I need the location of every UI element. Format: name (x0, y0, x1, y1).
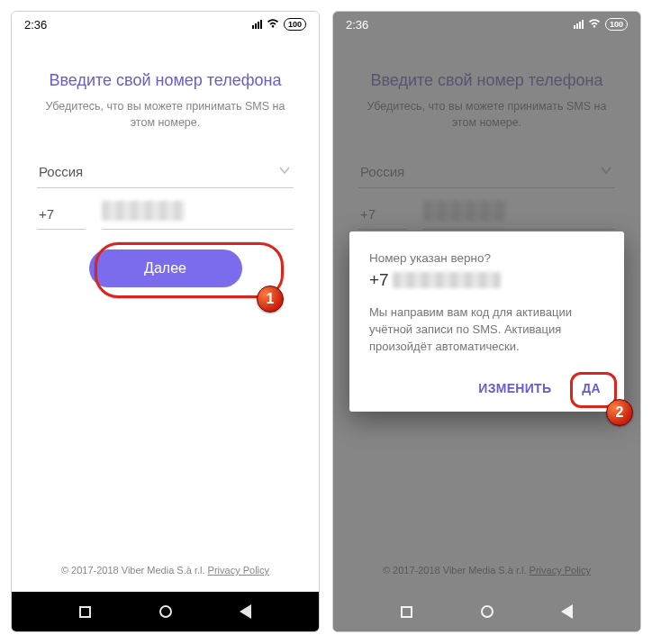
recents-icon[interactable] (401, 606, 412, 618)
page-subtitle: Убедитесь, что вы можете принимать SMS н… (358, 99, 615, 131)
footer: © 2017-2018 Viber Media S.à r.l. Privacy… (358, 565, 615, 585)
page-title: Введите свой номер телефона (37, 71, 294, 90)
country-value: Россия (39, 164, 83, 179)
status-icons: 100 (574, 18, 628, 31)
status-bar: 2:36 100 (12, 12, 319, 37)
wifi-icon (588, 18, 601, 31)
wifi-icon (267, 18, 279, 31)
redacted-number (393, 272, 501, 288)
registration-screen: Введите свой номер телефона Убедитесь, ч… (12, 37, 319, 592)
signal-icon (574, 20, 584, 29)
callout-highlight-1 (95, 242, 284, 298)
dialog-question: Номер указан верно? (369, 251, 604, 265)
home-icon[interactable] (159, 605, 172, 618)
recents-icon[interactable] (79, 606, 91, 618)
phone-input-row: +7 (37, 199, 294, 230)
privacy-policy-link[interactable]: Privacy Policy (208, 565, 269, 576)
back-icon[interactable] (240, 604, 251, 619)
dialog-prefix: +7 (369, 270, 389, 290)
country-selector[interactable]: Россия (37, 156, 294, 188)
next-button-area: Далее 1 (37, 249, 294, 287)
phone-screenshot-2: 2:36 100 Введите свой номер телефона Убе… (332, 11, 641, 632)
status-icons: 100 (252, 18, 306, 31)
phone-number-input (423, 199, 615, 230)
redacted-number (102, 201, 185, 221)
page-subtitle: Убедитесь, что вы можете принимать SMS н… (37, 99, 294, 131)
status-time: 2:36 (346, 18, 368, 32)
status-time: 2:36 (24, 18, 47, 32)
edit-button[interactable]: ИЗМЕНИТЬ (475, 376, 555, 401)
phone-number-input[interactable] (102, 199, 294, 230)
dialog-body: Мы направим вам код для активации учётно… (369, 304, 604, 356)
battery-icon: 100 (284, 18, 306, 31)
confirm-dialog: Номер указан верно? +7 Мы направим вам к… (349, 231, 624, 412)
callout-badge-1: 1 (257, 286, 284, 313)
dialog-phone-number: +7 (369, 270, 604, 290)
page-title: Введите свой номер телефона (358, 71, 615, 90)
phone-prefix: +7 (358, 199, 407, 230)
country-selector: Россия (358, 156, 615, 188)
back-icon[interactable] (561, 604, 573, 619)
status-bar: 2:36 100 (333, 12, 640, 37)
footer: © 2017-2018 Viber Media S.à r.l. Privacy… (37, 565, 294, 585)
copyright-text: © 2017-2018 Viber Media S.à r.l. (61, 565, 208, 576)
phone-screenshot-1: 2:36 100 Введите свой номер телефона Убе… (11, 11, 320, 632)
phone-input-row: +7 (358, 199, 615, 230)
chevron-down-icon (277, 163, 292, 180)
chevron-down-icon (599, 163, 613, 180)
signal-icon (252, 20, 262, 29)
android-navbar (12, 592, 319, 631)
redacted-number (423, 201, 506, 221)
country-value: Россия (360, 164, 404, 179)
dialog-actions: ИЗМЕНИТЬ ДА (369, 376, 604, 401)
copyright-text: © 2017-2018 Viber Media S.à r.l. (383, 565, 530, 576)
privacy-policy-link: Privacy Policy (530, 565, 591, 576)
battery-icon: 100 (605, 18, 628, 31)
phone-prefix: +7 (37, 199, 86, 230)
home-icon[interactable] (481, 605, 494, 618)
callout-badge-2: 2 (606, 399, 633, 426)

---*---

YOUR OBJECTIVE
Your answer should be every line above that contains the word "button".

WRITTEN REPLY
next-button-area: Далее 1 (37, 249, 294, 287)
edit-button[interactable]: ИЗМЕНИТЬ (475, 376, 555, 401)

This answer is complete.